Material for the task:
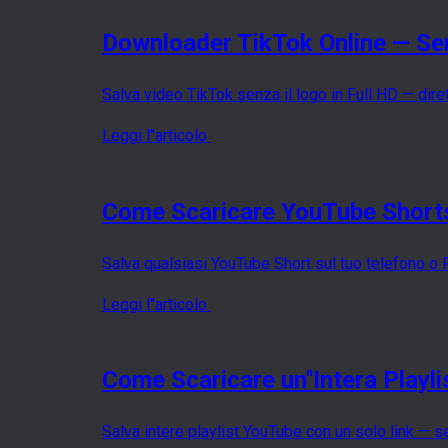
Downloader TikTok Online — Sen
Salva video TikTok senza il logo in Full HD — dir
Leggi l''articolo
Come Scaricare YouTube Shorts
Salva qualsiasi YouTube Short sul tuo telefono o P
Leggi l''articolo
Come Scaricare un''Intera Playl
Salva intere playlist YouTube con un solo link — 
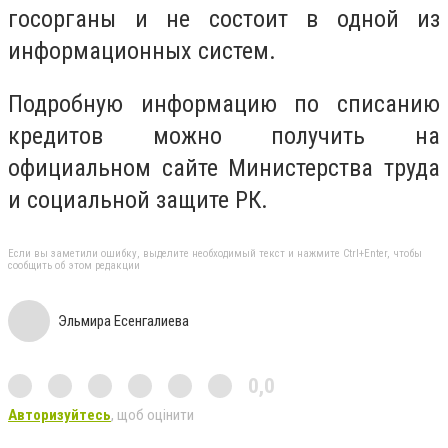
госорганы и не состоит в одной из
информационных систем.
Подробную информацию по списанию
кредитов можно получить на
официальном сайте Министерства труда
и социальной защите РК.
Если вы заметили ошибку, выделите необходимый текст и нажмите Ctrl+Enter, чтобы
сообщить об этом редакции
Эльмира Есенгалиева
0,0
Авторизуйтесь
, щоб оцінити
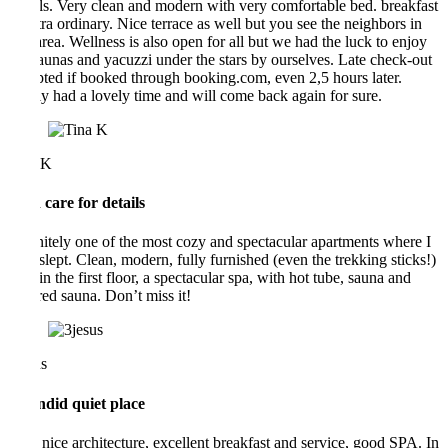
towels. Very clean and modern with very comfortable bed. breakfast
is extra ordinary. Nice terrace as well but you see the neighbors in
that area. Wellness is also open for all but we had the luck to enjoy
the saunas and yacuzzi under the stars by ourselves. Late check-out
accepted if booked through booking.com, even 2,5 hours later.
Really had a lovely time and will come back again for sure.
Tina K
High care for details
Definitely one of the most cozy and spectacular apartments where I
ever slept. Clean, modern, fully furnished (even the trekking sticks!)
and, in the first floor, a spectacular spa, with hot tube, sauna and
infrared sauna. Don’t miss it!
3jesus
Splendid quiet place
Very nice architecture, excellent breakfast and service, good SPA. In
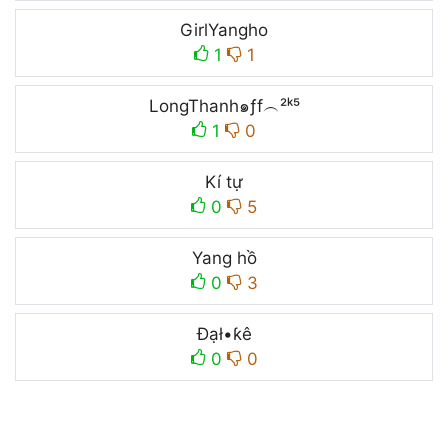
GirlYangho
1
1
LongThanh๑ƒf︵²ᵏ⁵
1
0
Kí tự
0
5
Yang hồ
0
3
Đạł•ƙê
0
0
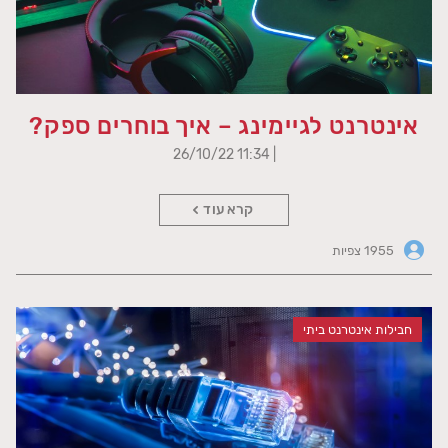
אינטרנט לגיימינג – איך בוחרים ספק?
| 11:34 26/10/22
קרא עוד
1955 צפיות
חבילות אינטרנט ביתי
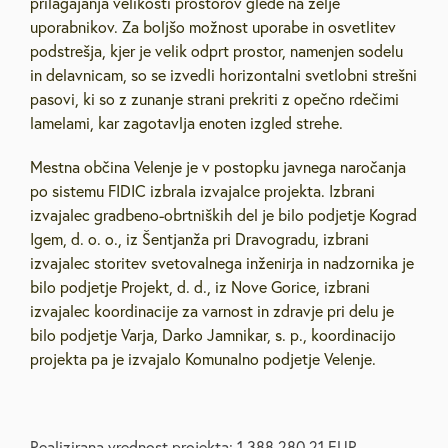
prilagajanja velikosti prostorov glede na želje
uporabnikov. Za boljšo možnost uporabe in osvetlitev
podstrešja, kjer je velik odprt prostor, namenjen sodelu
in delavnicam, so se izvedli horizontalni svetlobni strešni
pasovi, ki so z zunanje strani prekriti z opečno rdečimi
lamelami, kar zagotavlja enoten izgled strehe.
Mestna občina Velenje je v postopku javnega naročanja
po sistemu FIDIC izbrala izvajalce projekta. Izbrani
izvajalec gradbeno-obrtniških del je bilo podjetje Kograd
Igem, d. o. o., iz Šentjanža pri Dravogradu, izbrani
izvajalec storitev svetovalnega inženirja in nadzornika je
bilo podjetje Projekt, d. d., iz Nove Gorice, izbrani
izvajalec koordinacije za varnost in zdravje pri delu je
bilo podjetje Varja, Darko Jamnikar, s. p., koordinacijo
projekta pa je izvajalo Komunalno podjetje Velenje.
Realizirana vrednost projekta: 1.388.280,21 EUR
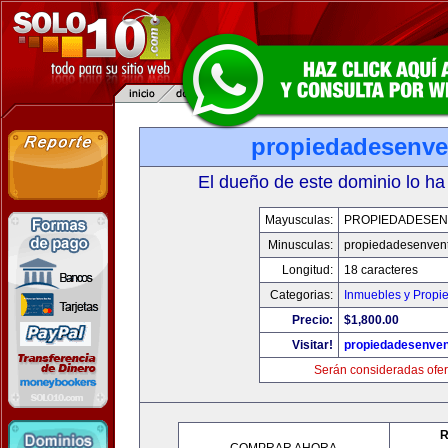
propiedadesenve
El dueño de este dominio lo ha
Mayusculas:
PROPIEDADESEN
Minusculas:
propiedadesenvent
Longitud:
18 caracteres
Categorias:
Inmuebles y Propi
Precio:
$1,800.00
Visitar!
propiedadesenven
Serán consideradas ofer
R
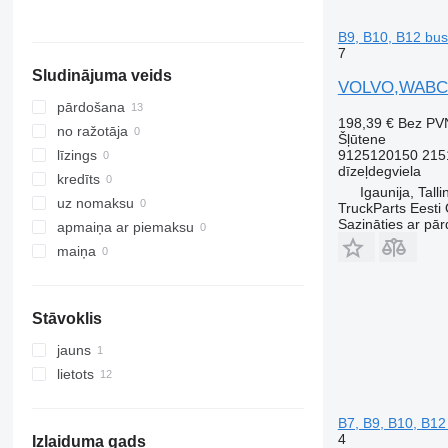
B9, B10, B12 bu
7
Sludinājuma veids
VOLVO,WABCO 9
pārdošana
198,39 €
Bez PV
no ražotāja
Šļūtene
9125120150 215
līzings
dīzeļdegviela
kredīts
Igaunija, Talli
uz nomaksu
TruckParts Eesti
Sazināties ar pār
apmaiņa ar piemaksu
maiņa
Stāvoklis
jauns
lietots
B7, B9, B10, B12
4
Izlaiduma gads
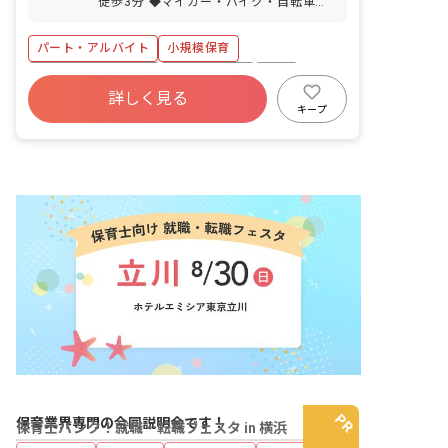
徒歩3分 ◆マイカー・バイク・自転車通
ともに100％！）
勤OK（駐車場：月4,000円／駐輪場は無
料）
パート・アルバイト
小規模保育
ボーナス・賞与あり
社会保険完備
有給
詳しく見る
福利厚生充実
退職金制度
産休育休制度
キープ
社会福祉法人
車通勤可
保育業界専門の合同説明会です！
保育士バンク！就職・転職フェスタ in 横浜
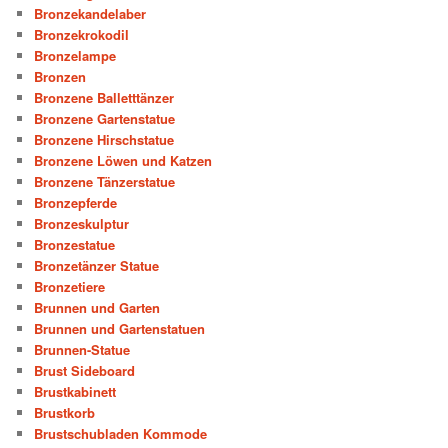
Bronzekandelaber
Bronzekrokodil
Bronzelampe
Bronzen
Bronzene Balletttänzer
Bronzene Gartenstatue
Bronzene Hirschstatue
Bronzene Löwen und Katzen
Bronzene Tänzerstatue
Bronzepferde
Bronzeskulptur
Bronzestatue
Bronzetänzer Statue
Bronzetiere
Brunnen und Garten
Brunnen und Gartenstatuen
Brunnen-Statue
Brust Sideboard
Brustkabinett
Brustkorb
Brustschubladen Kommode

--

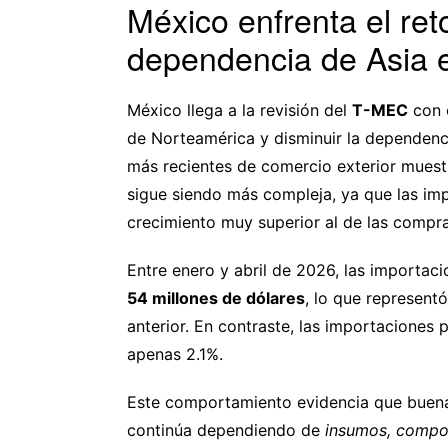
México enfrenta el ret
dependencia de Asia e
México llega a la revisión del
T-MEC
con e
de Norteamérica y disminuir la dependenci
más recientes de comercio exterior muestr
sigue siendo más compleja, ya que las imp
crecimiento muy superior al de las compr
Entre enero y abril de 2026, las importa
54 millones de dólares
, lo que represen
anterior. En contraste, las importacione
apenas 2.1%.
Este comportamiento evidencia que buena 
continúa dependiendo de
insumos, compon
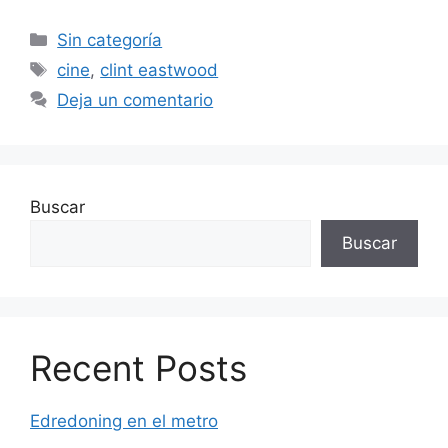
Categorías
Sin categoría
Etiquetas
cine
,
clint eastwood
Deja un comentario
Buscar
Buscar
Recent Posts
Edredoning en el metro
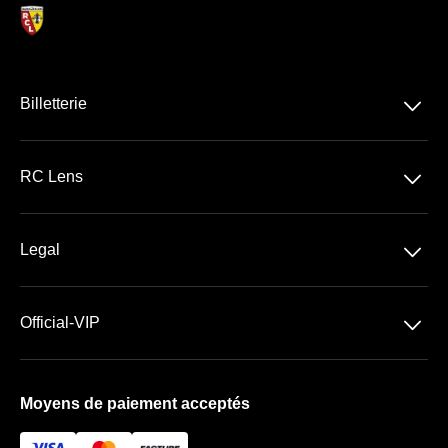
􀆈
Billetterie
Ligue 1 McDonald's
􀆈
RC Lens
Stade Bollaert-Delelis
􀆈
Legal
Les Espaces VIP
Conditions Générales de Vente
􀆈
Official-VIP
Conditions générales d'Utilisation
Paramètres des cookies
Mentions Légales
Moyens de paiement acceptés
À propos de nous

Problem statement: The lines that mention the word "Very" should be pulled from the records above.

Final answer:
towels. Very clean and modern with very comfortable bed. breakfast
Very nice architecture, excellent breakfast and service, good SPA. In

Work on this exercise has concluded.